[[ DATA FOR THIS TASK, beginning ]]

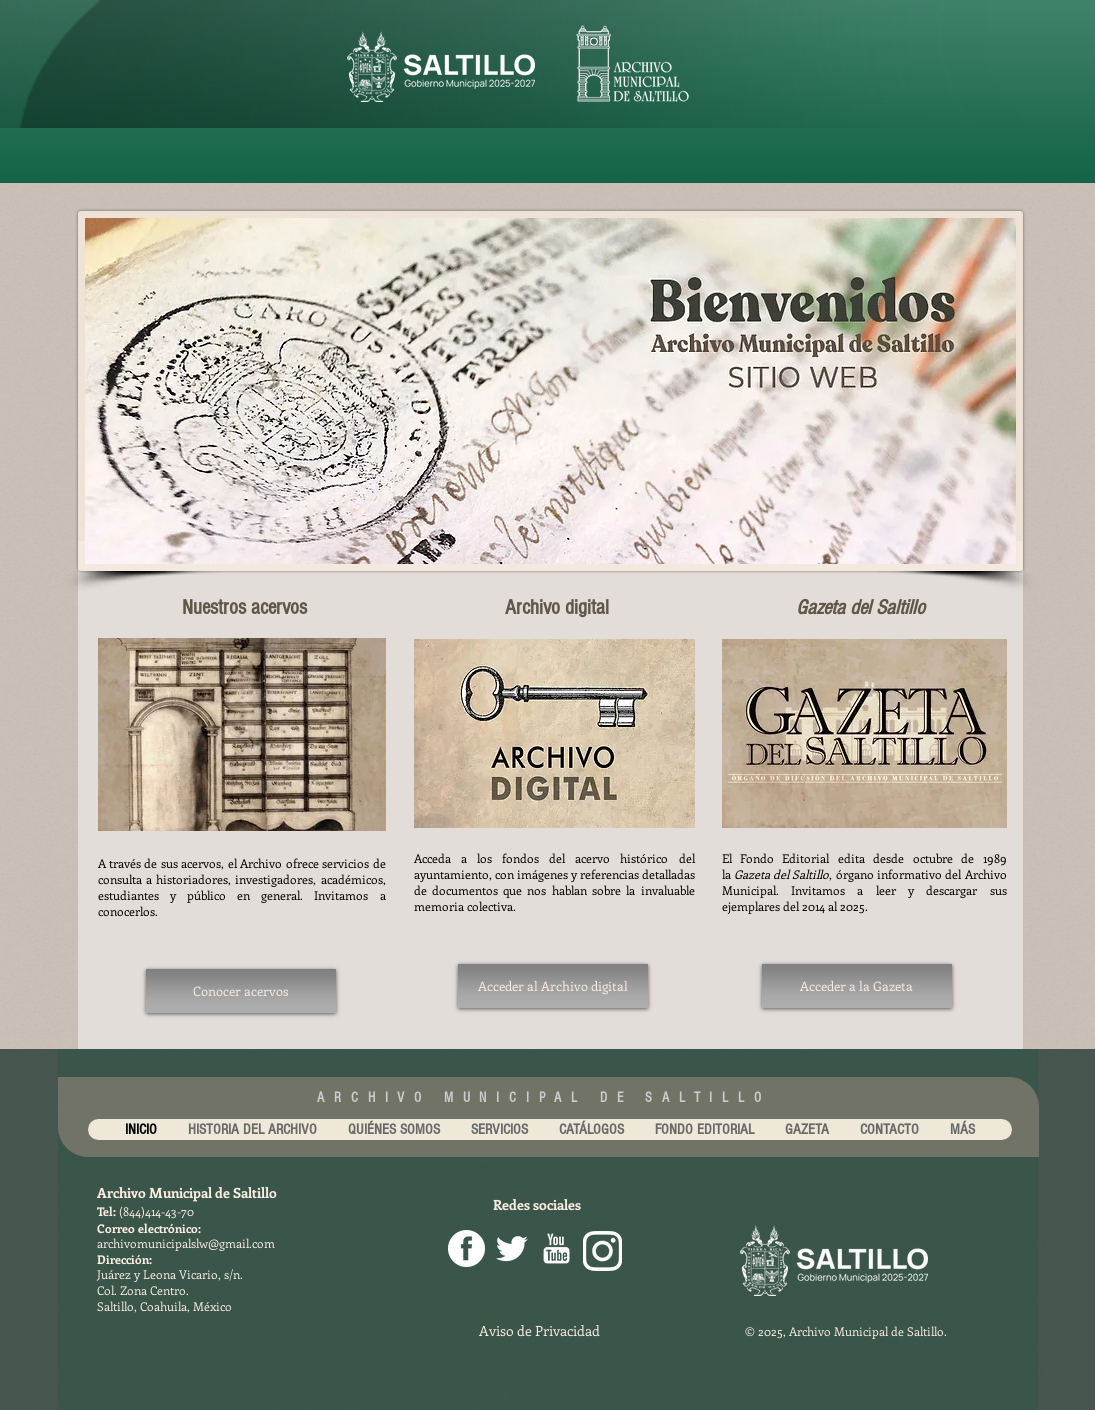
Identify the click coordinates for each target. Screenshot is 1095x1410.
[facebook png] (466, 1248)
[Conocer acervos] (241, 991)
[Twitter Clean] (511, 1248)
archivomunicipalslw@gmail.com (186, 1243)
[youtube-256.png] (556, 1248)
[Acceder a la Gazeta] (857, 986)
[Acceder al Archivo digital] (553, 986)
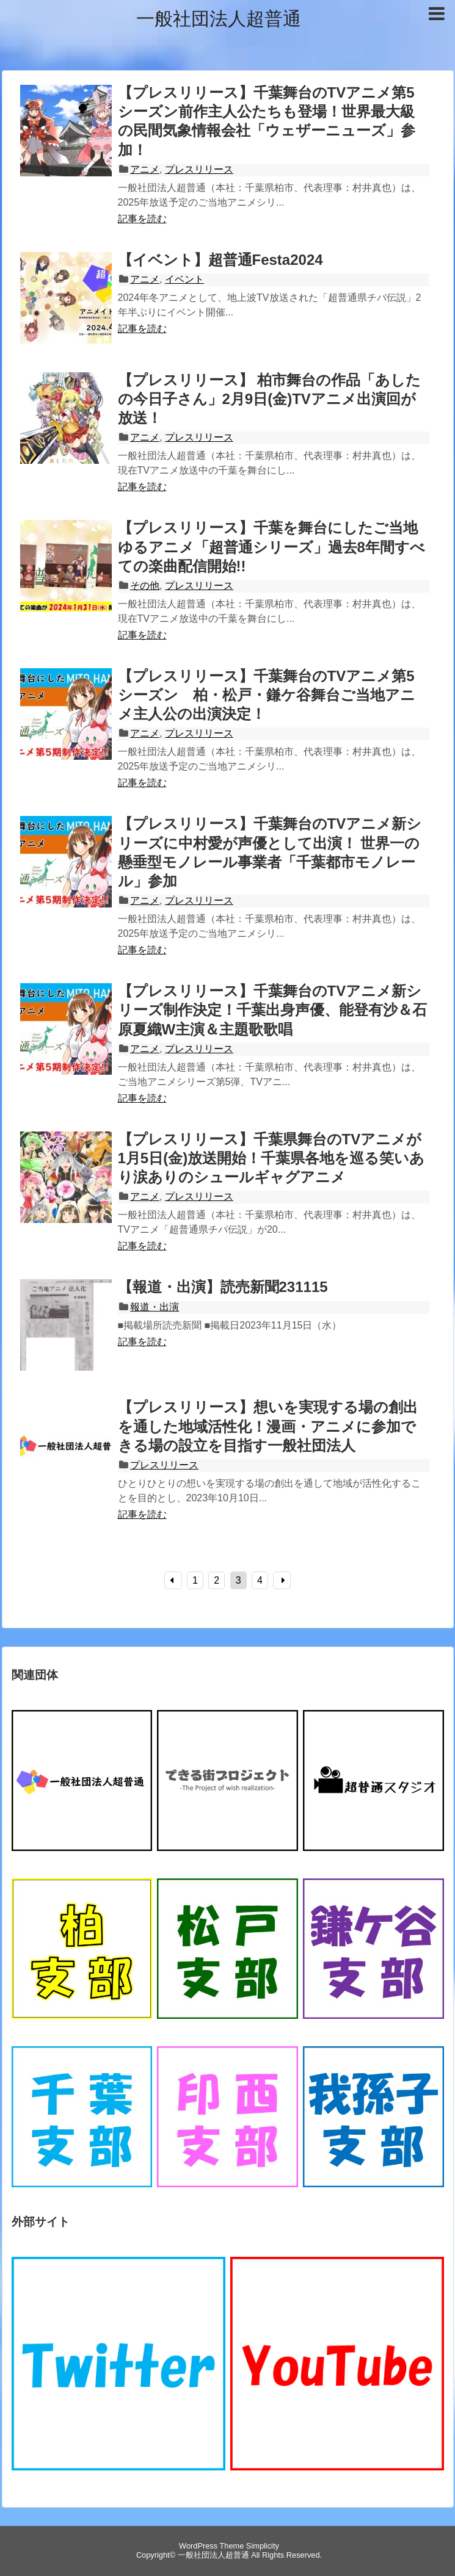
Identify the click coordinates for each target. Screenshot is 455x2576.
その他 (144, 585)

[[ DATA FOR THIS TASK, end ]]

__TASK__. What lines of the material above hold the string "Acceder"? Please copy them.

__ANSWER TO THE PROBLEM__.
[Acceder a la Gazeta] (857, 986)
[Acceder al Archivo digital] (553, 986)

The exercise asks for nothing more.